Jezza wrote:Where's Andrews hiding?
Thirty-three Victorians died from emergencies that were linked to triple-zero delays or lengthy ambulance waits, a report into the state’s emergency call system has found.
https://www.smh.com.au/national/victori ... 5bf3i.html
The system was swamped because of COVID, this is Australia wide. Refer to my earlier posts re:

Inability of Ambulances to offload / being ramped in hospitals across Australia.

NDIS
Aged beds both federal areas

They remain cause of bed blockages.

Then add to this those that friggin use ambulances for transport: there were those who rang said they had chest pain (think heart attack) but just wanted to get COVID tested.

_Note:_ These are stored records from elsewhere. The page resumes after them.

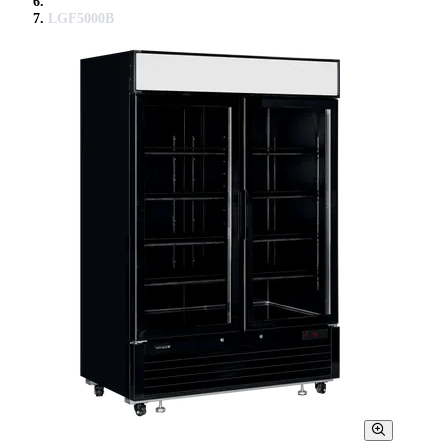
LGF5000B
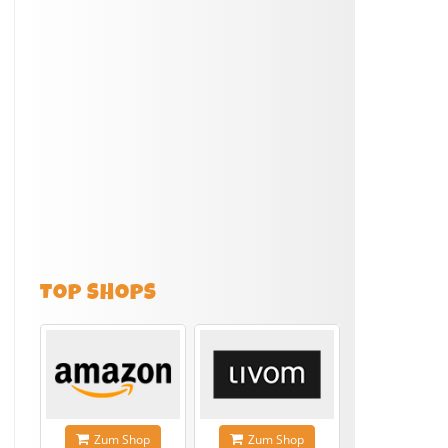
TOP SHOPS
Zum Shop
Zum Shop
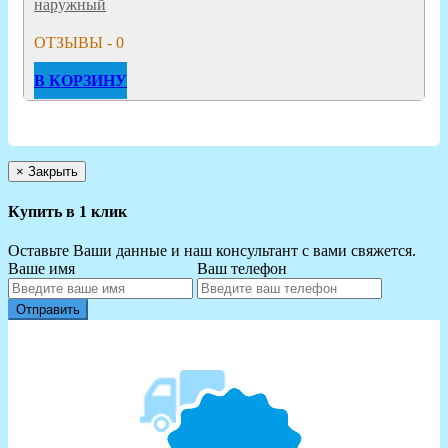
наружный
ОТЗЫВЫ - 0
В КОРЗИНУ
×
Закрыть
Купить в 1 клик
Оставьте Ваши данные и наш консультант с вами свяжется.
Ваше имя
Ваш телефон
Отправить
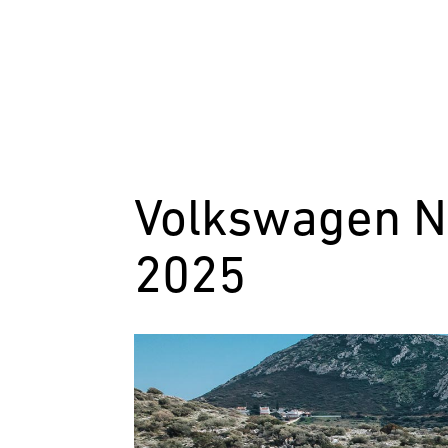
Volkswagen N
2025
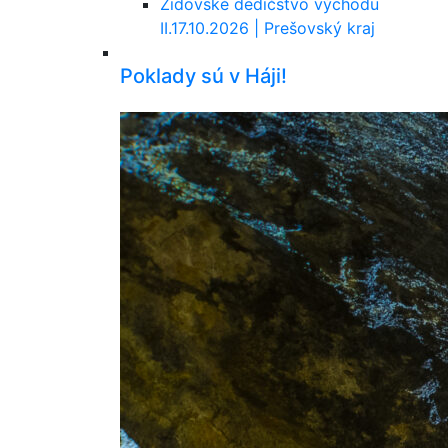
Židovské dedičstvo východu
II.
17.10.2026 | Prešovský kraj
Poklady sú v Háji!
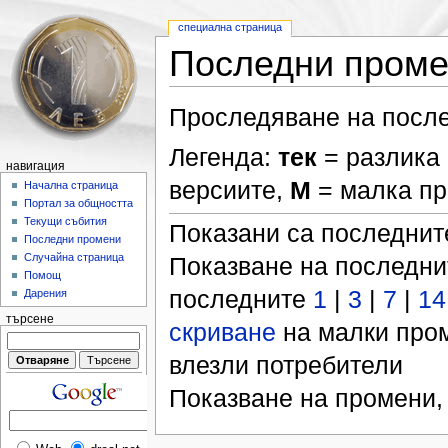
специална страница
Последни пром
Проследяване на после
Легенда:
тек
= разлика 
навигация
версиите,
М
= малка п
Начална страница
Портал за общността
Текущи събития
Показани са последни
Последни промени
Случайна страница
Показване на последн
Помощ
последните
1
|
3
|
7
|
14
Дарения
търсене
скриване
на малки про
влезли потребители
Показване на промени,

People with anxiety can experience chest pain and have to be treated as though they’ve had a heart attack so get prioritised, GP surgeries no longer bulk billing so where do people go?

I used to deal with homeless people saying they had an OD or falsely say they were going to suicide; how do they get to see a Dr?

Add to the mix staff who got COVID or were contacts. I was getting SMS’d and emailed daily to help out in areas where there were just not enough staff. This then compounds the way people can be moved through ED’s.

This is a nationwide issue.

(I still get SMS’d twice daily for overtime in ED, where I work now (not ED) and with the Police.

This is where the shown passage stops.